== Task input ==

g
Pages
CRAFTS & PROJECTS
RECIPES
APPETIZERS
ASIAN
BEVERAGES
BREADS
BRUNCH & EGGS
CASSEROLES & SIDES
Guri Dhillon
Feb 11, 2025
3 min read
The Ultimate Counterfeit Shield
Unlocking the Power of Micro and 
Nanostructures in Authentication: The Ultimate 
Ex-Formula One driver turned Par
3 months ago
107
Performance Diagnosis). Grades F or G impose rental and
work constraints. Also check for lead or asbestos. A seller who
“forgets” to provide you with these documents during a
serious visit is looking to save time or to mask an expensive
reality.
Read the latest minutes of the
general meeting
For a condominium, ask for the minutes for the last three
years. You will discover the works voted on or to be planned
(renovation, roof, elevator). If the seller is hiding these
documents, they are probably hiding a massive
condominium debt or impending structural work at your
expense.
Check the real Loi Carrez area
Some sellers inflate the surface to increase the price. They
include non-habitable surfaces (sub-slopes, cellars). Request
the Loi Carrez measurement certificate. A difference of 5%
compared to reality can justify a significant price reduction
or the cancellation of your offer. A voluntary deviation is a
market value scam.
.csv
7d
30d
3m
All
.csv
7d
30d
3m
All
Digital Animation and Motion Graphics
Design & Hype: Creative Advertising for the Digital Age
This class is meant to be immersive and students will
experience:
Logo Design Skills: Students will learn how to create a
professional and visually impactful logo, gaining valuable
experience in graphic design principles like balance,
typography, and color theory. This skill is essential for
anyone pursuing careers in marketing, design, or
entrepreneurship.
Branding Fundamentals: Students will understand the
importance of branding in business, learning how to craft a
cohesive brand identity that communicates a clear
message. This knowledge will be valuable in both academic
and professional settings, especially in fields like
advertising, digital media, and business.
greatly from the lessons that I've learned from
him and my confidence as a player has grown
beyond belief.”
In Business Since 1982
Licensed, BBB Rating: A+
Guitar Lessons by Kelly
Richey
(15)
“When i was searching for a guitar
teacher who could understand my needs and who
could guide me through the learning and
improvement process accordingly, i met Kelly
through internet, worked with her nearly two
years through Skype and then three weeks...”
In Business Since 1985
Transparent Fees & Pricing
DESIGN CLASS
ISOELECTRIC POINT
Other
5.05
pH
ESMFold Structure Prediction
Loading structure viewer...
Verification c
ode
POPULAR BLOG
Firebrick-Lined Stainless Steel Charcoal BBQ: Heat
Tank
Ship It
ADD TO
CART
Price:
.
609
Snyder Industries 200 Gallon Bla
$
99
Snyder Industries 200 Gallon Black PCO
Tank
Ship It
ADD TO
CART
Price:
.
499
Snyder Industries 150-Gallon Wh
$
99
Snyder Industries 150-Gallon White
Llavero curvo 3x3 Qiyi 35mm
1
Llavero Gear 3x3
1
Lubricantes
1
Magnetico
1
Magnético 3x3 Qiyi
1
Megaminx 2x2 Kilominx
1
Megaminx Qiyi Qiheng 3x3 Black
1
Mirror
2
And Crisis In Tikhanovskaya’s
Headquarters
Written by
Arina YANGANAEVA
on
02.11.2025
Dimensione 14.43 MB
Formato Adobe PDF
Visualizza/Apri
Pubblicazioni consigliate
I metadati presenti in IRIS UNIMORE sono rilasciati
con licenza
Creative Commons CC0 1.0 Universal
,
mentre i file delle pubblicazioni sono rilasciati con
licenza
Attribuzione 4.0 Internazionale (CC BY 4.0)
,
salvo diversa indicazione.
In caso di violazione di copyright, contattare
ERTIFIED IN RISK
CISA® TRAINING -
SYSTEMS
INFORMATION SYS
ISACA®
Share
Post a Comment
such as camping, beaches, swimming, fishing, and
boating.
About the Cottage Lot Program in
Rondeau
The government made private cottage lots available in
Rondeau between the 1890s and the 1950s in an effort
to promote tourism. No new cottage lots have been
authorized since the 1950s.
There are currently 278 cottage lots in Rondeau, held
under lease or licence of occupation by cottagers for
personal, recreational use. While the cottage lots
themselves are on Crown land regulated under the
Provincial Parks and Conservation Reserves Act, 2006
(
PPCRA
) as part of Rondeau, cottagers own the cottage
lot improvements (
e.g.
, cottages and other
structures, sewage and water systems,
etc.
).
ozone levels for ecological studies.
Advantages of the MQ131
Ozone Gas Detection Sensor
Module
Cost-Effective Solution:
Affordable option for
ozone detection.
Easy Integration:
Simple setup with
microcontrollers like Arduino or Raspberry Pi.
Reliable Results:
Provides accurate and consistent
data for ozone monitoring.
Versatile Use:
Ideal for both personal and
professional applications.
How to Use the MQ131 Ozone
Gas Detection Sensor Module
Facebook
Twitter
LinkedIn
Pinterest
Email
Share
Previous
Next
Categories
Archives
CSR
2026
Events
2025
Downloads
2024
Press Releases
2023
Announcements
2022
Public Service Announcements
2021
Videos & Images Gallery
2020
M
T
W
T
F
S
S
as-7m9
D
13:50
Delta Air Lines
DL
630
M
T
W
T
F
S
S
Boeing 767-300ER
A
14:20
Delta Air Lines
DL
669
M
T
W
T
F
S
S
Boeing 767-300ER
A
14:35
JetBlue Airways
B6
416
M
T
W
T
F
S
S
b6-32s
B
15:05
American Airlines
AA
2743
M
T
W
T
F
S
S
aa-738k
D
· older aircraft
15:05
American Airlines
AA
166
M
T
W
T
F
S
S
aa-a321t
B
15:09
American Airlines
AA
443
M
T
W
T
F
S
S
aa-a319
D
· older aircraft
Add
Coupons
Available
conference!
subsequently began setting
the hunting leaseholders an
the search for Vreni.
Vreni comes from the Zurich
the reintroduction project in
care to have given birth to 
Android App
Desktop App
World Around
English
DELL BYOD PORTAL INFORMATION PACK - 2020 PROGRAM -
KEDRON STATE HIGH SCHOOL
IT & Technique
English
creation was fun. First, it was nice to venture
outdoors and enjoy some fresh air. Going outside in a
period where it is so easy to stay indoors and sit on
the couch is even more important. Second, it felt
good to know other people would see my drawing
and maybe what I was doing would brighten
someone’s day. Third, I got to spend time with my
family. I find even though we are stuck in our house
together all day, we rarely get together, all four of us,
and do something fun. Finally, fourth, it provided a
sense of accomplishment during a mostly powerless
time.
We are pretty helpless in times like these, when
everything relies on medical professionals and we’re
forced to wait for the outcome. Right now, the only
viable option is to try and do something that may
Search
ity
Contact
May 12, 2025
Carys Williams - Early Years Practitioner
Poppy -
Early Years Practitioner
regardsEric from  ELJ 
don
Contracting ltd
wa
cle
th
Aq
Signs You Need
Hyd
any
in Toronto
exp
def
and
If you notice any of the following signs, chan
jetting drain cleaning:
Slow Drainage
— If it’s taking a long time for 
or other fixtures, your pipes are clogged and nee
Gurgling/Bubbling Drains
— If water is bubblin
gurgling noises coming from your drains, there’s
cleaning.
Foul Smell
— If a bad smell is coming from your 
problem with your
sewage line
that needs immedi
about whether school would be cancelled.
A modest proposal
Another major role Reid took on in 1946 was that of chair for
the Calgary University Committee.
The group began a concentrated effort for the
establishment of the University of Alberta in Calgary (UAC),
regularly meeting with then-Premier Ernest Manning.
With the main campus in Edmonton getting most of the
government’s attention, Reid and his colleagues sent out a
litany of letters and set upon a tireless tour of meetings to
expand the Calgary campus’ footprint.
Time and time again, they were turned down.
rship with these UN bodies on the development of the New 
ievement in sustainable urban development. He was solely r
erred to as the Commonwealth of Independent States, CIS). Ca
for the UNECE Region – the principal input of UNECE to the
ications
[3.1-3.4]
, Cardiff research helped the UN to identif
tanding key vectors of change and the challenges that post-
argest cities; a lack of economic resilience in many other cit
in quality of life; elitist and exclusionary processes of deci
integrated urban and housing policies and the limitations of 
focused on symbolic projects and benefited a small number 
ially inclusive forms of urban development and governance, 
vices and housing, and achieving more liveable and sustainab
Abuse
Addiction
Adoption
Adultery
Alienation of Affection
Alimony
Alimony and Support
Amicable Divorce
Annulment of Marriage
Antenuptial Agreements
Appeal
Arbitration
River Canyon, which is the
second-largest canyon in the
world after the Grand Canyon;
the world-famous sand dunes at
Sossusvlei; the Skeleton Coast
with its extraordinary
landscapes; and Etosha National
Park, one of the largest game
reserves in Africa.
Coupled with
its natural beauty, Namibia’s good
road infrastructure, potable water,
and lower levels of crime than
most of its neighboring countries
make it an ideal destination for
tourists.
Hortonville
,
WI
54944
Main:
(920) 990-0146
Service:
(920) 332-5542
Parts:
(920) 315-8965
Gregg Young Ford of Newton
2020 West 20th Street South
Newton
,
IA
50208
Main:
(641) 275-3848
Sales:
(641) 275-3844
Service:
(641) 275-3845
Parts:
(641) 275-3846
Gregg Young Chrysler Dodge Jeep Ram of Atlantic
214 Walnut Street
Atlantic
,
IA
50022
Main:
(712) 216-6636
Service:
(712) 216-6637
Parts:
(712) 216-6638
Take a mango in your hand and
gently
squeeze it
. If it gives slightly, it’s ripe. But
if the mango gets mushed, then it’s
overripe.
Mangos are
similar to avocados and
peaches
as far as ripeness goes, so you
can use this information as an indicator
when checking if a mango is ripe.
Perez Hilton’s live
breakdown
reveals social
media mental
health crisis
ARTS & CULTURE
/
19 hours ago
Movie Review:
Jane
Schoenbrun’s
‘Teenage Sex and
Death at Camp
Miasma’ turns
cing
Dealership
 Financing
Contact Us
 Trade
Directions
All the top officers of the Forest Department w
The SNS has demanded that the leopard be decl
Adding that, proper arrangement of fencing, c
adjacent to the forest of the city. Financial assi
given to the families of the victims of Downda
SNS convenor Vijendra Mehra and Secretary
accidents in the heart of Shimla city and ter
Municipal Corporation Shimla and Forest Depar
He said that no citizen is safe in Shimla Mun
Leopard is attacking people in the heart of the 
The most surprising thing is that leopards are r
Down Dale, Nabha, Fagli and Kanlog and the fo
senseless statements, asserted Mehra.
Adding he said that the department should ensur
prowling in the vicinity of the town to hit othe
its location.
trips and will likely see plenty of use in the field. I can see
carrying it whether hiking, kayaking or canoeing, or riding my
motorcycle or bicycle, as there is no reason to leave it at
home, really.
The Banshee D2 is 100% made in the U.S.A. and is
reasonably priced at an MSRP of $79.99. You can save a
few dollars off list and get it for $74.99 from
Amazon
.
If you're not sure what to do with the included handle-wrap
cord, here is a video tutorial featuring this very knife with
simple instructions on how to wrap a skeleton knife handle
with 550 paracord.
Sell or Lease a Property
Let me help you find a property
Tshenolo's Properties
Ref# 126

===

### Exercise
The range runs from the line with "KEDRON STATE HIGH SCHOOL" up to and including the line with "The group began a concentrated effort for the" in the listing above; please write out exactly those lines and nothing more.

### Solution to the problem
KEDRON STATE HIGH SCHOOL
IT & Technique
English
creation was fun. First, it was nice to venture
outdoors and enjoy some fresh air. Going outside in a
period where it is so easy to stay indoors and sit on
the couch is even more important. Second, it felt
good to know other people would see my drawing
and maybe what I was doing would brighten
someone’s day. Third, I got to spend time with my
family. I find even though we are stuck in our house
together all day, we rarely get together, all four of us,
and do something fun. Finally, fourth, it provided a
sense of accomplishment during a mostly powerless
time.
We are pretty helpless in times like these, when
everything relies on medical professionals and we’re
forced to wait for the outcome. Right now, the only
viable option is to try and do something that may
Search
ity
Contact
May 12, 2025
Carys Williams - Early Years Practitioner
Poppy -
Early Years Practitioner
regardsEric from  ELJ 
don
Contracting ltd
wa
cle
th
Aq
Signs You Need
Hyd
any
in Toronto
exp
def
and
If you notice any of the following signs, chan
jetting drain cleaning:
Slow Drainage
— If it’s taking a long time for 
or other fixtures, your pipes are clogged and nee
Gurgling/Bubbling Drains
— If water is bubblin
gurgling noises coming from your drains, there’s
cleaning.
Foul Smell
— If a bad smell is coming from your 
problem with your
sewage line
that needs immedi
about whether school would be cancelled.
A modest proposal
Another major role Reid took on in 1946 was that of chair for
the Calgary University Committee.
The group began a concentrated effort for the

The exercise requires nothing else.